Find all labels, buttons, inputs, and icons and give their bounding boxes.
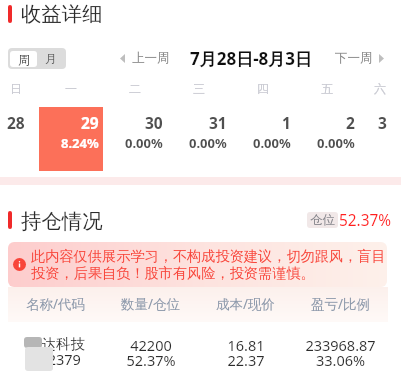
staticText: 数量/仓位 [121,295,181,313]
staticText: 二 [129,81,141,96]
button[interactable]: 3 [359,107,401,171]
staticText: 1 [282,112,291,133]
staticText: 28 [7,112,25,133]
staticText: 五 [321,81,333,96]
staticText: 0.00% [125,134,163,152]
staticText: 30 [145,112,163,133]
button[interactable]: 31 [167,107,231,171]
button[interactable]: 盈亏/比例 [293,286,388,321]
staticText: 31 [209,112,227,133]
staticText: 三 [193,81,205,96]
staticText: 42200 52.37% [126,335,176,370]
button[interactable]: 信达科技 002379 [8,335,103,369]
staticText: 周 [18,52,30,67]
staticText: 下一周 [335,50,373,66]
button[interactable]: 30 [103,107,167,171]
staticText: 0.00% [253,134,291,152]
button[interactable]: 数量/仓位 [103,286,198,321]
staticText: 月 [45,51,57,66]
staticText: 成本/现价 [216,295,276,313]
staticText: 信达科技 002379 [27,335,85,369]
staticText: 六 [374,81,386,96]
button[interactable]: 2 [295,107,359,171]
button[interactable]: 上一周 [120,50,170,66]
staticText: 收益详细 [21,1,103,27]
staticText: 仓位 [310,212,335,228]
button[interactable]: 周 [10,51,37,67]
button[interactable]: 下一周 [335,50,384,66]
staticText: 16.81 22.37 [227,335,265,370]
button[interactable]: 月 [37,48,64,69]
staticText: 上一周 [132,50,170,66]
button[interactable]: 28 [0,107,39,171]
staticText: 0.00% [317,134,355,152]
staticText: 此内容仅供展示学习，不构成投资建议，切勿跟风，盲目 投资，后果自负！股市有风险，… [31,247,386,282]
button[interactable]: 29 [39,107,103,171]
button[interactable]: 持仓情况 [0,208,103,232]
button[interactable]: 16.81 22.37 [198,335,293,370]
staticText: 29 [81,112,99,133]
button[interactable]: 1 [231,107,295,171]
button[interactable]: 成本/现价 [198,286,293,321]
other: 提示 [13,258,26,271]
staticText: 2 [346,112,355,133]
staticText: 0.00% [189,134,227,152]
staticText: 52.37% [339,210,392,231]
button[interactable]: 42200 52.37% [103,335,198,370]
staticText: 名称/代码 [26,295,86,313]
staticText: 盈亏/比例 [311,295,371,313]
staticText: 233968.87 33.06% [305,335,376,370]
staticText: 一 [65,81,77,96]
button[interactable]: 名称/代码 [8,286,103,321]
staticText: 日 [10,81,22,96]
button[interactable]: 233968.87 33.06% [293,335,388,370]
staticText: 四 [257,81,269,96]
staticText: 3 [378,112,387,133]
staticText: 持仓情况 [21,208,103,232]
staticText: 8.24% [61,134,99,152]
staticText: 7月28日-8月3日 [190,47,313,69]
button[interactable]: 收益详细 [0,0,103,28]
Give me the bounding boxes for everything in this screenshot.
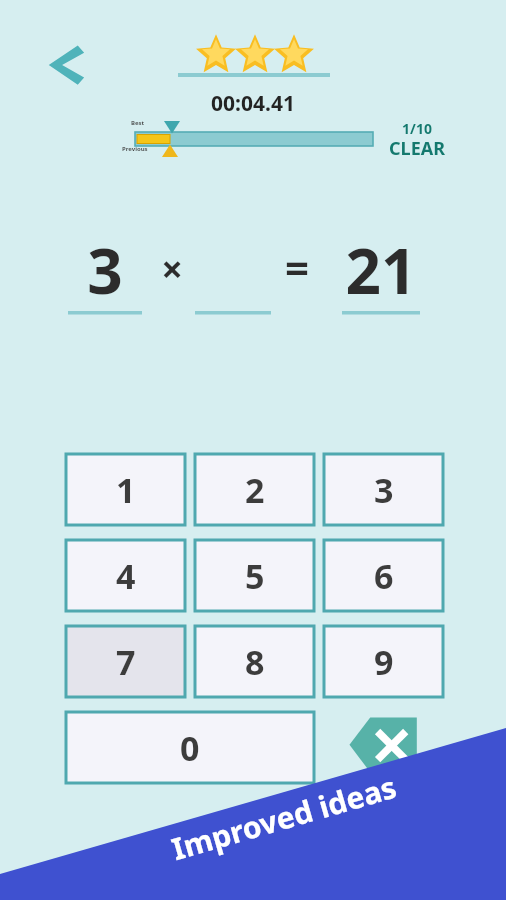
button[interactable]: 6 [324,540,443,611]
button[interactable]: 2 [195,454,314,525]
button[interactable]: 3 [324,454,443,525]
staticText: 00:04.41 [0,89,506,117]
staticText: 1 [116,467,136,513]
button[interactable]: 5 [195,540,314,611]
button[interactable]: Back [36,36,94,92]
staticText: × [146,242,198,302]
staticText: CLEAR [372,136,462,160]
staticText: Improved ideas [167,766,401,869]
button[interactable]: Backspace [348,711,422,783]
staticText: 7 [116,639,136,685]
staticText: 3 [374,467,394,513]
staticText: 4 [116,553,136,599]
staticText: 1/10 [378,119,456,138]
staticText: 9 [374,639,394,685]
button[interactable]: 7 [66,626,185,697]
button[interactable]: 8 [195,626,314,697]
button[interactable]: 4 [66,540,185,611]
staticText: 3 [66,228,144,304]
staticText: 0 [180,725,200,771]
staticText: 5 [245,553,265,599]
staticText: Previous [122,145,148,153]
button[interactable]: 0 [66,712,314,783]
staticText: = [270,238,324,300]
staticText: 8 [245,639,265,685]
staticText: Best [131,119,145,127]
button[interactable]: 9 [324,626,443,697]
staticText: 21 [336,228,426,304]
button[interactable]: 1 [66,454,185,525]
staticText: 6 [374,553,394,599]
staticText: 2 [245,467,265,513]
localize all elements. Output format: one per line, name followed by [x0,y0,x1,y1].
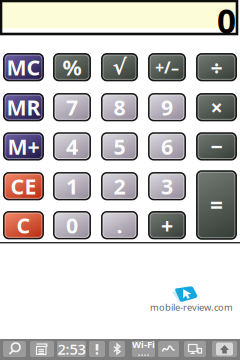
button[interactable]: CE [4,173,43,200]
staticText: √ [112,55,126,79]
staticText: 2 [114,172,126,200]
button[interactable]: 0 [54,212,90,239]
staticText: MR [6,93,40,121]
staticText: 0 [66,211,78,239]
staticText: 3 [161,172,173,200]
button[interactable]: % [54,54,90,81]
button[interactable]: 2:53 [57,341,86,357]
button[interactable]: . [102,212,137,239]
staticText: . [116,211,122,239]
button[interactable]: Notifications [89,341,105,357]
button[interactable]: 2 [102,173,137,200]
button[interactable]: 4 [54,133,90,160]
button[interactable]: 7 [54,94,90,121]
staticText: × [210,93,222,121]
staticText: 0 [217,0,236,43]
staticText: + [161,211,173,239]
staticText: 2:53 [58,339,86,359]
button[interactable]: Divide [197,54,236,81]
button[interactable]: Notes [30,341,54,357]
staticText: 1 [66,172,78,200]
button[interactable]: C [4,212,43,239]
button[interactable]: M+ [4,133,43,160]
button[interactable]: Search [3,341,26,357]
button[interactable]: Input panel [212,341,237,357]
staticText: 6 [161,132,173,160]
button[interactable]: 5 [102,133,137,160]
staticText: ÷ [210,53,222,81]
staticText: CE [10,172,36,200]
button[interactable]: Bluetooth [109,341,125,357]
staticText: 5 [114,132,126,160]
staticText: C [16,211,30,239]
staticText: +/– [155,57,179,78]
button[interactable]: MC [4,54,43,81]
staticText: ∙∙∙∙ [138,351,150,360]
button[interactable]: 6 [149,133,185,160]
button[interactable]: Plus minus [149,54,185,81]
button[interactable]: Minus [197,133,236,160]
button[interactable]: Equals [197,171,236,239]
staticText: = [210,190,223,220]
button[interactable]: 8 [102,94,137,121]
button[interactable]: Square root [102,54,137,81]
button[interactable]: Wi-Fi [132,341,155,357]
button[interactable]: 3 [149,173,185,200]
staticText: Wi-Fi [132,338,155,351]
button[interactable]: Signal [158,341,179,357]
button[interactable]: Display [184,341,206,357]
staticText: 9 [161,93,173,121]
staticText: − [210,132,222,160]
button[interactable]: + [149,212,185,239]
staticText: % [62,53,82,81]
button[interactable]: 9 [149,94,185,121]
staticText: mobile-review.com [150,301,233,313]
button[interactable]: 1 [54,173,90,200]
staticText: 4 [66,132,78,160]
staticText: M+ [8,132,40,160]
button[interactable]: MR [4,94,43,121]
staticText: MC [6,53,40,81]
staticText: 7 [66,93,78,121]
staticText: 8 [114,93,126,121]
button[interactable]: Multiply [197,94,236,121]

----------------------------------------

> How to complete this task: For the material, find the number of lines holding the word "信达科技" and give that figure and nothing more.

> Solved problem: 2